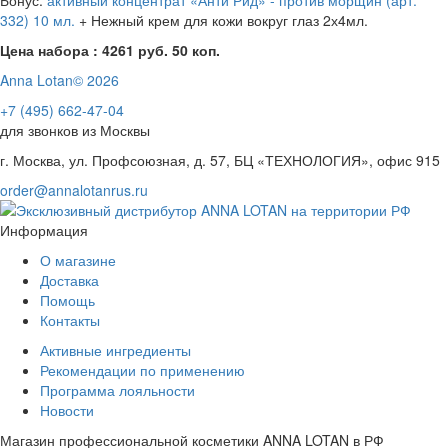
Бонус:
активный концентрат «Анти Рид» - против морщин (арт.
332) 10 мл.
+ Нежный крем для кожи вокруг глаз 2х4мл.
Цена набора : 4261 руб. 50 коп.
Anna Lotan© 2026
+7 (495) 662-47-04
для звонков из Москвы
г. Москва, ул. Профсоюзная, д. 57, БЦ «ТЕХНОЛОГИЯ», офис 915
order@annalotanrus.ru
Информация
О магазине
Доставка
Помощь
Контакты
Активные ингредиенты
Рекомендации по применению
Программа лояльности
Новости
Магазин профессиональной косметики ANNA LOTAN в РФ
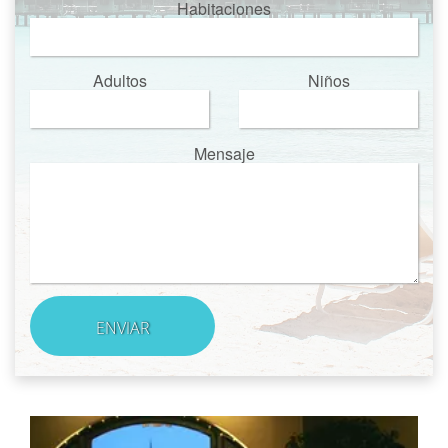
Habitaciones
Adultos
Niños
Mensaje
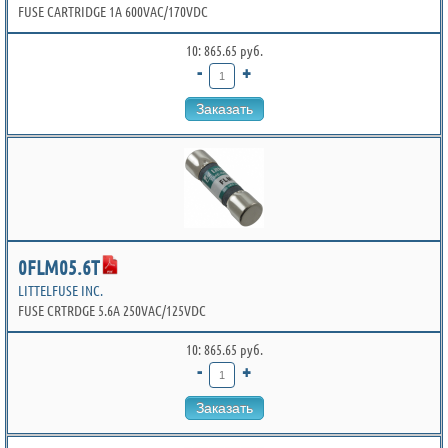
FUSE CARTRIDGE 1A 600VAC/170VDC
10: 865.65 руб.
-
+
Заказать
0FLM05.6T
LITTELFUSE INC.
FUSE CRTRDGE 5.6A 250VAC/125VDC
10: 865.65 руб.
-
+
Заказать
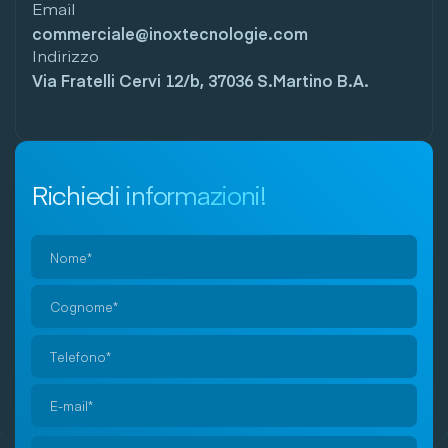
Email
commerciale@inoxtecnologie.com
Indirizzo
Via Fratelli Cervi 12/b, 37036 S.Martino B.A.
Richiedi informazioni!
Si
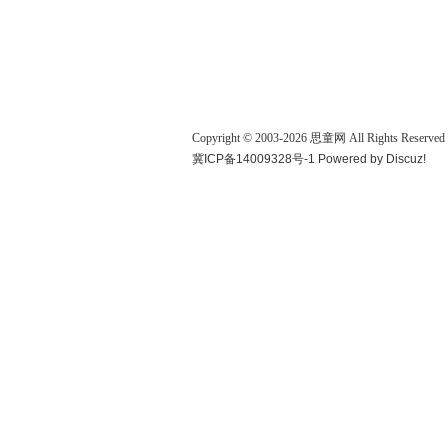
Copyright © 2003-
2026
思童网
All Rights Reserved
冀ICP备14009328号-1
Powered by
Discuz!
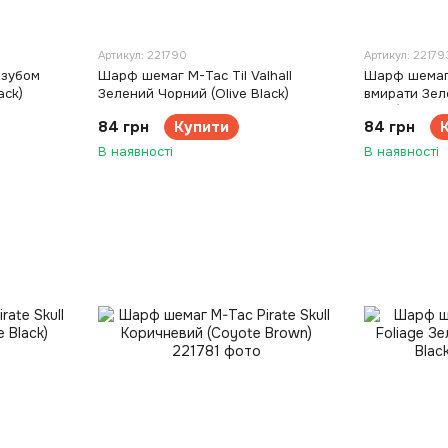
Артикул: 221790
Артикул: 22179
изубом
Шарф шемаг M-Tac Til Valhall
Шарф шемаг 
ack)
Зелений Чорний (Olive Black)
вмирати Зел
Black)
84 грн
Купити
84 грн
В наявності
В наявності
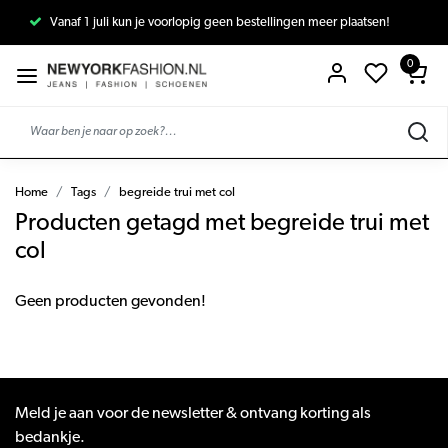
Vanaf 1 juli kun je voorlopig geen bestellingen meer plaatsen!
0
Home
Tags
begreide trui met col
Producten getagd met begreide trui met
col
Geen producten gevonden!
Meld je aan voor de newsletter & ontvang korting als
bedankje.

▶ **How to complete this task**:
Only the lines from the one bearing "Geen producten gevonden!" through the end of the entries above belong in the answer, each one exactly as given.

▶ **Response for this exercise**:
Geen producten gevonden!
Meld je aan voor de newsletter & ontvang korting als
bedankje.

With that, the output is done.